→ WHAT THE EXERCISE ASKS: Repeat the data in full. Drop every picture.

::::::

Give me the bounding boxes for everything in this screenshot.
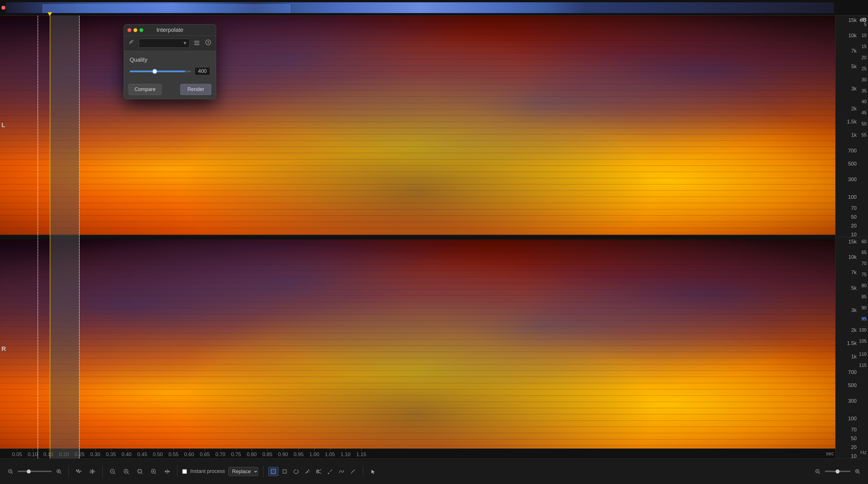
noise-pen-icon xyxy=(350,469,356,474)
slider-container xyxy=(130,67,210,75)
divider-1 xyxy=(68,466,69,477)
waveform-icon xyxy=(76,469,82,474)
svg-text:?: ? xyxy=(207,40,209,45)
db-label-60: 60 xyxy=(862,239,867,244)
divider-2 xyxy=(102,466,103,477)
zoom-in-btn[interactable] xyxy=(121,467,131,476)
freq-700: 700 xyxy=(848,148,857,154)
zoom-out-v-btn[interactable] xyxy=(813,467,823,476)
freq-50-b: 50 xyxy=(851,435,857,441)
freq-500: 500 xyxy=(848,161,857,167)
rect-select-icon xyxy=(271,469,276,474)
pan-btn[interactable] xyxy=(162,467,172,476)
pan-icon xyxy=(164,469,170,474)
divider-5 xyxy=(363,466,363,477)
dialog-close-btn[interactable] xyxy=(127,28,131,32)
svg-rect-9 xyxy=(92,469,93,474)
dialog-footer: Compare Render xyxy=(124,81,216,99)
timeline-track[interactable] xyxy=(6,2,834,13)
db-label-40: 40 xyxy=(862,99,867,104)
interpolate-dialog[interactable]: Interpolate ▼ xyxy=(124,24,216,99)
db-label-115: 115 xyxy=(859,363,867,368)
scissors-icon xyxy=(316,469,322,474)
dialog-function-btn[interactable] xyxy=(127,38,136,49)
curve-tool[interactable] xyxy=(336,467,347,476)
channel-r[interactable]: R xyxy=(0,239,835,459)
instant-process-checkbox[interactable] xyxy=(182,469,187,474)
freq-10k-b: 10k xyxy=(848,254,857,260)
freq-50: 50 xyxy=(851,214,857,220)
freq-20: 20 xyxy=(851,223,857,229)
zoom-in-v-btn[interactable] xyxy=(852,467,862,476)
zoom-fit-btn[interactable] xyxy=(149,467,159,476)
preset-dropdown[interactable]: ▼ xyxy=(139,39,190,48)
zoom-in-v-icon xyxy=(855,469,860,474)
svg-rect-27 xyxy=(271,469,276,474)
close-button[interactable] xyxy=(1,6,5,10)
wand-icon xyxy=(305,469,310,474)
freq-700-b: 700 xyxy=(848,369,857,375)
freq-1500: 1.5k xyxy=(847,119,857,125)
v-zoom-slider[interactable] xyxy=(825,471,850,472)
rect-select-tool[interactable] xyxy=(268,467,278,476)
dialog-maximize-btn[interactable] xyxy=(140,28,143,32)
divider-3 xyxy=(177,466,178,477)
spectral-btn[interactable] xyxy=(87,467,98,476)
svg-line-18 xyxy=(128,473,129,474)
freq-scale: dB 5 10 15 20 25 30 35 40 45 50 55 15k 1… xyxy=(835,15,868,458)
bottom-toolbar: Instant process Replace Mix Add xyxy=(0,458,868,484)
dialog-menu-btn[interactable] xyxy=(192,38,201,48)
square-select-tool[interactable] xyxy=(280,467,290,476)
instant-process-label: Instant process xyxy=(190,469,225,474)
zoom-in-h-btn[interactable] xyxy=(54,467,64,476)
zoom-fit-icon xyxy=(151,469,156,474)
freq-500-b: 500 xyxy=(848,383,857,388)
wand-tool[interactable] xyxy=(302,467,313,476)
spectrogram-r-bg xyxy=(0,239,835,459)
svg-rect-28 xyxy=(283,470,286,473)
render-button[interactable]: Render xyxy=(180,84,211,95)
svg-line-26 xyxy=(155,473,156,474)
time-ruler: 0.05 0.10 0.15 0.20 0.25 0.30 0.35 0.40 … xyxy=(0,448,835,458)
h-zoom-slider[interactable] xyxy=(18,471,52,472)
noise-pen-tool[interactable] xyxy=(348,467,358,476)
freq-10-top: 10 xyxy=(851,232,857,238)
timeline-selection xyxy=(43,5,290,13)
square-select-icon xyxy=(282,469,287,474)
svg-line-14 xyxy=(114,473,115,474)
freq-scale-top: dB 5 10 15 20 25 30 35 40 45 50 55 15k 1… xyxy=(836,15,868,237)
menu-icon xyxy=(194,41,200,45)
compare-button[interactable]: Compare xyxy=(129,84,161,95)
svg-point-34 xyxy=(316,470,318,472)
db-label-10: 10 xyxy=(862,33,867,38)
svg-line-2 xyxy=(12,473,13,474)
scissors-tool[interactable] xyxy=(314,467,324,476)
zoom-out-h-btn[interactable] xyxy=(6,467,16,476)
lasso-tool[interactable] xyxy=(291,467,301,476)
replace-select[interactable]: Replace Mix Add xyxy=(228,467,258,476)
db-label-110: 110 xyxy=(859,352,867,357)
db-label-95: 95 xyxy=(862,317,867,322)
db-label-45: 45 xyxy=(862,110,867,116)
quality-slider[interactable] xyxy=(130,70,191,72)
zoom-select-btn[interactable] xyxy=(135,467,145,476)
freq-15k: 15k xyxy=(848,17,857,23)
quality-value-input[interactable] xyxy=(194,67,210,75)
spectral-icon xyxy=(90,469,95,474)
svg-line-41 xyxy=(819,473,820,474)
brush-tool[interactable] xyxy=(325,467,335,476)
zoom-out-btn[interactable] xyxy=(107,467,118,476)
db-label-100: 100 xyxy=(859,328,867,333)
dialog-content: Quality xyxy=(124,51,216,81)
svg-rect-20 xyxy=(138,470,141,472)
waveform-btn[interactable] xyxy=(74,467,84,476)
point-tool[interactable] xyxy=(368,467,378,476)
dialog-help-btn[interactable]: ? xyxy=(204,38,212,49)
dialog-minimize-btn[interactable] xyxy=(133,28,137,32)
dialog-title: Interpolate xyxy=(156,27,183,33)
dialog-toolbar: ▼ ? xyxy=(124,36,216,51)
svg-point-35 xyxy=(316,472,318,473)
freq-5k: 5k xyxy=(851,63,857,69)
dialog-titlebar: Interpolate xyxy=(124,25,216,36)
db-label-75: 75 xyxy=(862,272,867,277)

::::::

→ PROBLEM SOLUTION:
Give me the bounding boxes for everything in this screenshot.
noise-pen-icon xyxy=(350,469,356,474)
slider-container xyxy=(130,67,210,75)
divider-1 xyxy=(68,466,69,477)
waveform-icon xyxy=(76,469,82,474)
svg-text:?: ? xyxy=(207,40,209,45)
db-label-60: 60 xyxy=(862,239,867,244)
divider-2 xyxy=(102,466,103,477)
zoom-in-btn[interactable] xyxy=(121,467,131,476)
freq-700: 700 xyxy=(848,148,857,154)
zoom-out-v-btn[interactable] xyxy=(813,467,823,476)
freq-50-b: 50 xyxy=(851,435,857,441)
freq-500: 500 xyxy=(848,161,857,167)
rect-select-icon xyxy=(271,469,276,474)
pan-btn[interactable] xyxy=(162,467,172,476)
pan-icon xyxy=(164,469,170,474)
divider-5 xyxy=(363,466,363,477)
dialog-close-btn[interactable] xyxy=(127,28,131,32)
svg-rect-9 xyxy=(92,469,93,474)
dialog-footer: Compare Render xyxy=(124,81,216,99)
timeline-track[interactable] xyxy=(6,2,834,13)
db-label-40: 40 xyxy=(862,99,867,104)
interpolate-dialog[interactable]: Interpolate ▼ xyxy=(124,24,216,99)
db-label-115: 115 xyxy=(859,363,867,368)
scissors-icon xyxy=(316,469,322,474)
dialog-function-btn[interactable] xyxy=(127,38,136,49)
curve-tool[interactable] xyxy=(336,467,347,476)
channel-r[interactable]: R xyxy=(0,239,835,459)
instant-process-checkbox[interactable] xyxy=(182,469,187,474)
freq-10k-b: 10k xyxy=(848,254,857,260)
freq-50: 50 xyxy=(851,214,857,220)
freq-20: 20 xyxy=(851,223,857,229)
zoom-in-v-btn[interactable] xyxy=(852,467,862,476)
zoom-fit-btn[interactable] xyxy=(149,467,159,476)
preset-dropdown[interactable]: ▼ xyxy=(139,39,190,48)
zoom-in-v-icon xyxy=(855,469,860,474)
svg-rect-27 xyxy=(271,469,276,474)
close-button[interactable] xyxy=(1,6,5,10)
wand-icon xyxy=(305,469,310,474)
freq-700-b: 700 xyxy=(848,369,857,375)
freq-1500: 1.5k xyxy=(847,119,857,125)
v-zoom-slider[interactable] xyxy=(825,471,850,472)
rect-select-tool[interactable] xyxy=(268,467,278,476)
dialog-maximize-btn[interactable] xyxy=(140,28,143,32)
divider-3 xyxy=(177,466,178,477)
spectral-btn[interactable] xyxy=(87,467,98,476)
svg-line-18 xyxy=(128,473,129,474)
freq-scale: dB 5 10 15 20 25 30 35 40 45 50 55 15k 1… xyxy=(835,15,868,458)
bottom-toolbar: Instant process Replace Mix Add xyxy=(0,458,868,484)
dialog-menu-btn[interactable] xyxy=(192,38,201,48)
square-select-tool[interactable] xyxy=(280,467,290,476)
instant-process-label: Instant process xyxy=(190,469,225,474)
zoom-in-h-btn[interactable] xyxy=(54,467,64,476)
zoom-fit-icon xyxy=(151,469,156,474)
freq-500-b: 500 xyxy=(848,383,857,388)
wand-tool[interactable] xyxy=(302,467,313,476)
spectrogram-r-bg xyxy=(0,239,835,459)
svg-rect-28 xyxy=(283,470,286,473)
render-button[interactable]: Render xyxy=(180,84,211,95)
svg-line-26 xyxy=(155,473,156,474)
time-ruler: 0.05 0.10 0.15 0.20 0.25 0.30 0.35 0.40 … xyxy=(0,448,835,458)
h-zoom-slider[interactable] xyxy=(18,471,52,472)
noise-pen-tool[interactable] xyxy=(348,467,358,476)
freq-10-top: 10 xyxy=(851,232,857,238)
timeline-selection xyxy=(43,5,290,13)
square-select-icon xyxy=(282,469,287,474)
svg-line-14 xyxy=(114,473,115,474)
freq-scale-top: dB 5 10 15 20 25 30 35 40 45 50 55 15k 1… xyxy=(836,15,868,237)
menu-icon xyxy=(194,41,200,45)
compare-button[interactable]: Compare xyxy=(129,84,161,95)
svg-point-34 xyxy=(316,470,318,472)
db-label-10: 10 xyxy=(862,33,867,38)
svg-line-2 xyxy=(12,473,13,474)
scissors-tool[interactable] xyxy=(314,467,324,476)
zoom-out-h-btn[interactable] xyxy=(6,467,16,476)
lasso-tool[interactable] xyxy=(291,467,301,476)
replace-select[interactable]: Replace Mix Add xyxy=(228,467,258,476)
db-label-110: 110 xyxy=(859,352,867,357)
db-label-95: 95 xyxy=(862,317,867,322)
db-label-45: 45 xyxy=(862,110,867,116)
quality-slider[interactable] xyxy=(130,70,191,72)
zoom-select-btn[interactable] xyxy=(135,467,145,476)
freq-15k: 15k xyxy=(848,17,857,23)
quality-value-input[interactable] xyxy=(194,67,210,75)
spectral-icon xyxy=(90,469,95,474)
svg-line-41 xyxy=(819,473,820,474)
brush-tool[interactable] xyxy=(325,467,335,476)
zoom-out-btn[interactable] xyxy=(107,467,118,476)
db-label-100: 100 xyxy=(859,328,867,333)
dialog-content: Quality xyxy=(124,51,216,81)
svg-rect-20 xyxy=(138,470,141,472)
waveform-btn[interactable] xyxy=(74,467,84,476)
point-tool[interactable] xyxy=(368,467,378,476)
dialog-help-btn[interactable]: ? xyxy=(204,38,212,49)
dialog-minimize-btn[interactable] xyxy=(133,28,137,32)
dialog-title: Interpolate xyxy=(156,27,183,33)
dialog-toolbar: ▼ ? xyxy=(124,36,216,51)
svg-point-35 xyxy=(316,472,318,473)
freq-5k: 5k xyxy=(851,63,857,69)
dialog-titlebar: Interpolate xyxy=(124,25,216,36)
db-label-75: 75 xyxy=(862,272,867,277)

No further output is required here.